First Tuesday Update is our monthly take on current issues in commercial disputes, international arbitration, and judgment enforcement. This month we cover the Supreme Court's denial of a writ of certiorari in an important service of process case under the Foreign Sovereign Immunities Act, in Saint-Gobain Performance Plastics Eur. v. Bolivarian Republic of Venezuela, 23 F.4th 1036 (D.C. Cir. 2022).

Background

As we previously wrote in DC Circuit Says Hague Service on Central Authority Not Good Enough, the US Court of Appeals for the DC Circuit reversed and remanded a lower court decision to enforce a $42 million International Centre for Settlement of Investment Disputes (ICSID) arbitral award against Venezuela because service of process under the Hague Convention and the Foreign Sovereign Immunities Act (FSIA) was not completed.
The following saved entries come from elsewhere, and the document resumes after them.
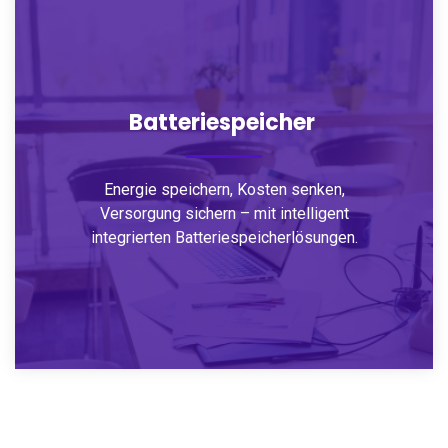
Batteriespeicher
Energie speichern, Kosten senken,
Versorgung sichern – mit intelligent
integrierten Batteriespeicherlösungen.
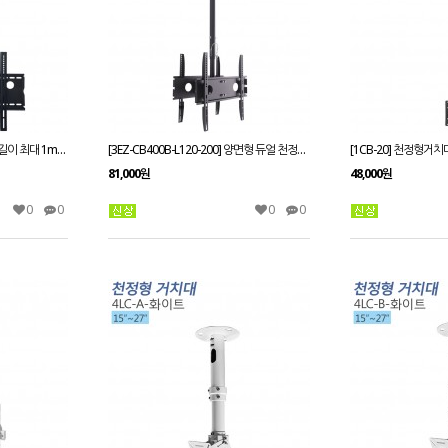
[3EZ-CB600]천정형거치대 봉길이 최대 1m/1.5m/2m선택
[3EZ-CB400B-L120-200] 양면형 듀얼 천정형거치대_23~55인치/상하각도조절/메뉴보드용/프랜차이즈/모니터링용/광고용/
81,000원
48,000원
0
0
0
0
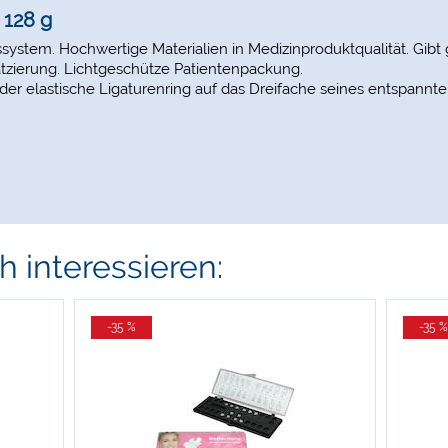
 128 g
ystem. Hochwertige Materialien in Medizinproduktqualität. Gibt 
atzierung. Lichtgeschütze Patientenpackung.
der elastische Ligaturenring auf das Dreifache seines entspann
 interessieren:
-35 %
-35 %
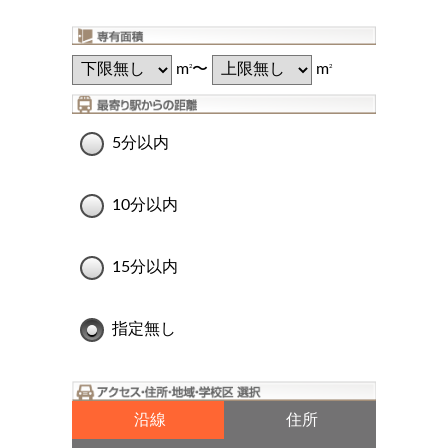
m
〜
m
2
2
5分以内
10分以内
15分以内
指定無し
沿線
住所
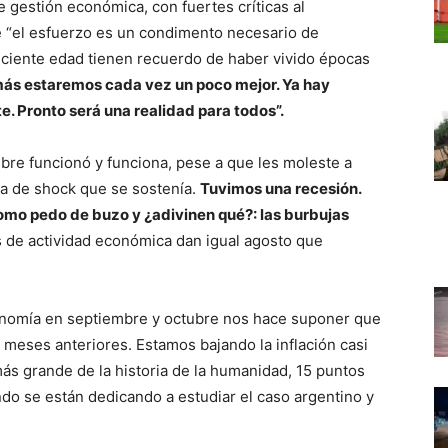
 gestión económica, con fuertes críticas al
ue “el esfuerzo es un condimento necesario de
ficiente edad tienen recuerdo de haber vivido épocas
 más estaremos cada vez un poco mejor. Ya hay
e. Pronto será una realidad para todos”.
re funcionó y funciona, pese a que les moleste a
a de shock que se sostenía.
Tuvimos una recesión.
omo pedo de buzo y ¿adivinen qué?: las burbujas
 de actividad económica dan igual agosto que
conomía en septiembre y octubre nos hace suponer que
 meses anteriores. Estamos bajando la inflación casi
más grande de la historia de la humanidad, 15 puntos
do se están dedicando a estudiar el caso argentino y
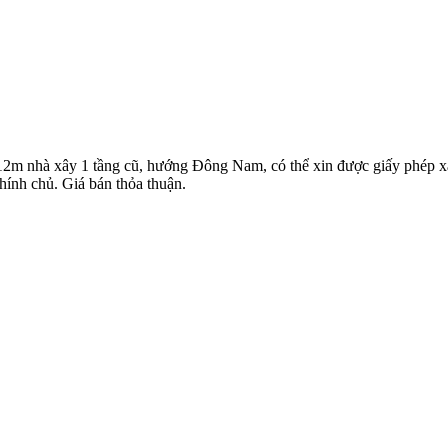
12m nhà xây 1 tầng cũ, hướng Đông Nam, có thể xin được giấy phép xâ
ính chủ. Giá bán thỏa thuận.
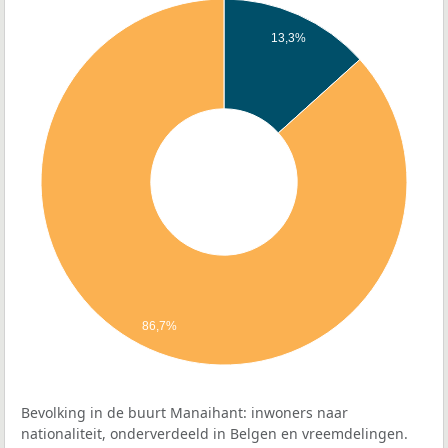
13,3%
86,7%
Bevolking in de buurt Manaihant: inwoners naar
nationaliteit, onderverdeeld in Belgen en vreemdelingen.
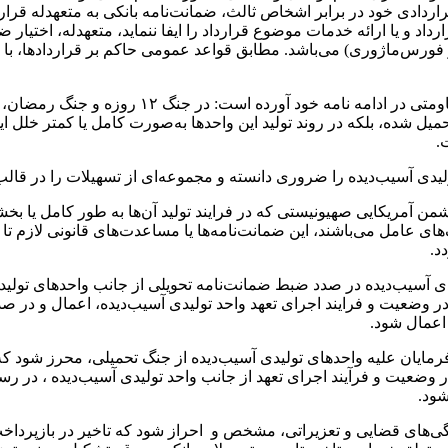
دادی خود در برابر اشخاص ثالث، ضمانت‌نامه بانکی به متعهدله قراردا
رداد و یا ارائه خدمات موضوع قرارداد را ایفا ننماید، متعهدله، اختیار
 فورس‌ماژوری) می‌باشد. مطابق قواعد عمومی حاکم بر قراردادها، با 
جانشین رئیس کل دادگستری استان تهران در ستاد است
تحمیل شده، بلکه در روند تولید این واحدها به‌صورت کامل یا کمتر خل
ت
.
دی آسیب‌دیده را ضروری دانسته و مجموعه‌ای از تسهیلات را در قالب پ
ن آمریکایی صهیونیستی که در فرایند تولید آن‌ها به طور کامل یا ب
های عامل می‌باشند، این ضمانت‌نامه‌ها یا مساعدت‌های قانونی لازم تا
د.
ولیدی آسیب‌دیده در صدد ضبط ضمانت‌نامه تحویلی از جانب واحدهای تولی
ر وضعیت و فرایند اجرای تعهد واحد تولیدی آسیب‌دیده، اعمال و در صد
اعمال شود.
رمایان علیه واحدهای تولیدی آسیب‌دیده از جنگ تحمیلی، محرز شود که
وضعیت و فرآیند اجرای تعهد از جانب واحد تولیدی آسیب‌دیده ، در رس
شود.
دگی‌های قضایی و تعزیراتی، مشخص و احراز شود که تاخیر در بازپرداخت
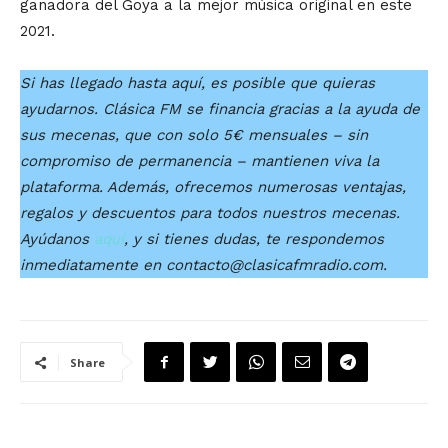
ganadora del Goya a la mejor música original en este
2021.
Si has llegado hasta aquí, es posible que quieras
ayudarnos. Clásica FM se financia gracias a la ayuda de
sus mecenas, que con solo 5€ mensuales – sin
compromiso de permanencia – mantienen viva la
plataforma. Además, ofrecemos numerosas ventajas,
regalos y descuentos para todos nuestros mecenas.
Ayúdanos
aquí
, y si tienes dudas, te respondemos
inmediatamente en contacto@clasicafmradio.com.
Share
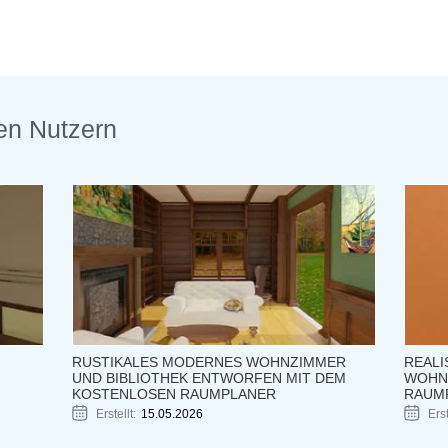
en Nutzern
RUSTIKALES MODERNES WOHNZIMMER
REALI
UND BIBLIOTHEK ENTWORFEN MIT DEM
WOHN
KOSTENLOSEN RAUMPLANER
RAUM
Erstellt:
15.05.2026
Erst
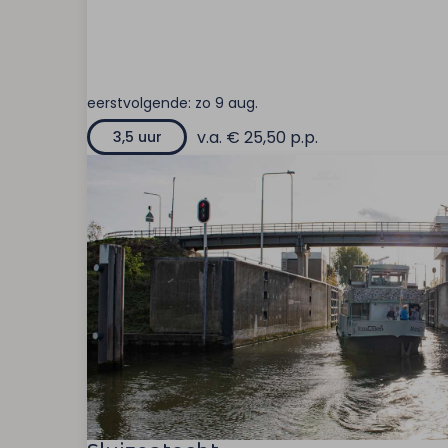
eerstvolgende:
zo 9 aug.
v.a. € 25,50 p.p.
3,5 uur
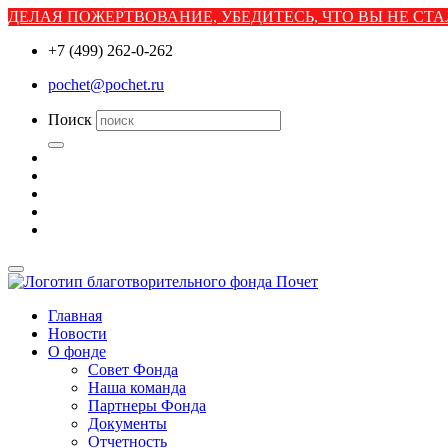
ДЕЛАЯ ПОЖЕРТВОВАНИЕ, УБЕДИТЕСЬ, ЧТО ВЫ НЕ С
+7 (499) 262-0-262
pochet@pochet.ru
Поиск
Главная
Новости
О фонде
Совет Фонда
Наша команда
Партнеры Фонда
Документы
Отчетность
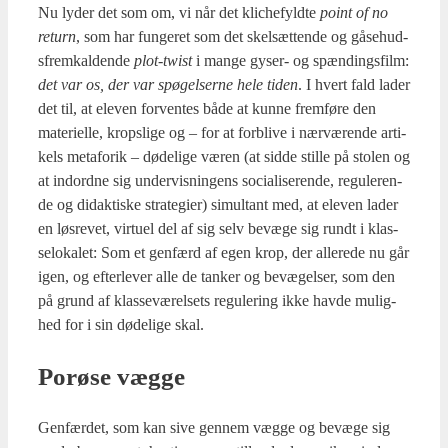
Nu lyder det som om, vi når det kli­che­fyld­te
point of no
return
, som har fun­ge­ret som det skel­sæt­ten­de og gåse­hud­
s­frem­kal­den­de
plot-twist
i man­ge gyser- og spæn­dings­film:
det var os, der var spø­gel­ser­ne hele tiden
. I hvert fald lader
det til, at ele­ven for­ven­tes både at kun­ne frem­fø­re den
mate­ri­el­le, krops­li­ge og – for at for­bli­ve i nær­væ­ren­de arti­
kels meta­forik – døde­li­ge væren (at sid­de stil­le på sto­len og
at ind­ord­ne sig under­vis­nin­gens soci­a­li­se­ren­de, regu­le­ren­
de og didak­ti­ske stra­te­gi­er) simul­tant med, at ele­ven lader
en løs­re­vet, vir­tu­el del af sig selv bevæ­ge sig rundt i klas­
se­lo­ka­let: Som et gen­færd af egen krop, der alle­re­de nu går
igen, og efter­le­ver alle de tan­ker og bevæ­gel­ser, som den
på grund af klas­se­væ­rel­sets regu­le­ring ikke hav­de mulig­
hed for i sin døde­li­ge skal.
Por­ø­se væg­ge
Gen­fær­det, som kan sive gen­nem væg­ge og bevæ­ge sig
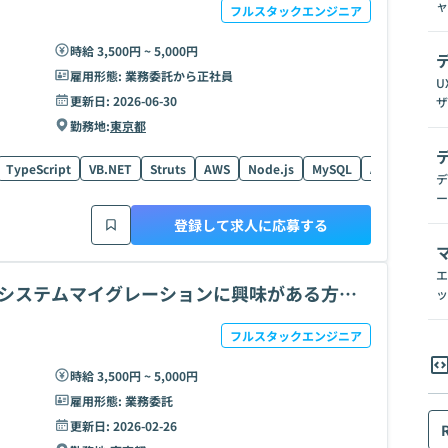
ャ
フルスタックエンジニア
時給 3,500円 ~ 5,000円
雇用形態:
業務委託から正社員
U
更新日:
2026-06-30
ザ
勤務地:
東京都
TypeScript
VB.NET
Struts
AWS
Node.js
MySQL
Azure
Rea
デ
ー
登録して求人に応募する
エ
M×システムマイグレーションに興味がある方募
ッ
フルスタックエンジニア
時給 3,500円 ~ 5,000円
雇用形態:
業務委託
更新日:
2026-02-26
In this case, Saint-Gobain Performance Plastics Europe (Saint-Gobain) served process on Venezuela via Article 5 of the Hague Convention and the proper papers were received by Venezuela's Central Authority. Article 5 of the Hague Convention requires that once the Central Authority of a signatory state receives a request for service, the Central Authority must serve the documents pursuant to the method identified by the receiving country's local law or by the method requested by the applicant.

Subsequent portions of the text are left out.